The Biggest Business Video Mistake

Okay – no lie – my eyes almost burned out of my head this past weekend after I saw the most awwwwkwaard business video I’ve seen in a while!

The video was on the Instagram account of a women’s undergarment shop in a glitzy part of Vermont and it showcased the owner strutting around the shop in shorts, a bra and an open-tied blouse while carrying a basket of cucumbers that had a pair of pink panties draped over the side. No lie. Homegirl (the shop owner) promptly offered viewers a free cucumber if they bought a bra over the weekend.

After watching the video about ten times – sipping more of my wine with each view as I winced and rolled my eyes – I decided that someone needed to save this lady from herself. See, I got the joke: oh a cucumber – ha, ha – but for real, did her video actually accomplish what she wanted it to? Did she really increase her sales that weekend…or did she simply get the satisfaction of strutting around in her lacies while making a weird joke?

"What's the point?"

This is the question to always ask yourself whenever you’re shooting a business video…or making a presentation or speech…or having a “sit down” conversation with someone. If you don’t start your video, speech or dialogue with your call to action in mind, you will likely fail to be heard. Worse – you will have wasted someone else’s time with aimless conversation or dialogue.

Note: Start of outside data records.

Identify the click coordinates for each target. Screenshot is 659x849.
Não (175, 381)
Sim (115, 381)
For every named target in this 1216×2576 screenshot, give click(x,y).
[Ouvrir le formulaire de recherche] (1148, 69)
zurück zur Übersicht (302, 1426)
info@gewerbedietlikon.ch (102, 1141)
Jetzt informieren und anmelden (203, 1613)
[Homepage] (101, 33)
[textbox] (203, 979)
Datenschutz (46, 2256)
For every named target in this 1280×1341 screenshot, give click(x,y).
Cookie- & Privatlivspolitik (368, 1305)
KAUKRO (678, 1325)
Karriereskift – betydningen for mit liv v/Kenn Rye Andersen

Try this: for every conversation you have this week – or any video you plan to shoot – ask yourself ahead of time: what is my call to action for this audience, and how do I clearly – and endearingly – make that call?

I often see my clients – and others – lead with humor, as a way of diffusing their own nerves and creating fast likeability. Yes, humor is a very effective communication tool, when used appropriately. Still, if cucumber/bra lady was going to make a joke – she would have been better off just making the joke and not tying it to her business objective of selling bras. It was an attempt at humor that completely missed her demographic: wealthy women and men who are in the market for high-end undergarments that run a minimum of $100+ a pop.

Whatever your means of communicating, though: video, speech or in-person conversation – always lead with action! Let your audience know what you want them to do…and do so in a way that resonates with them.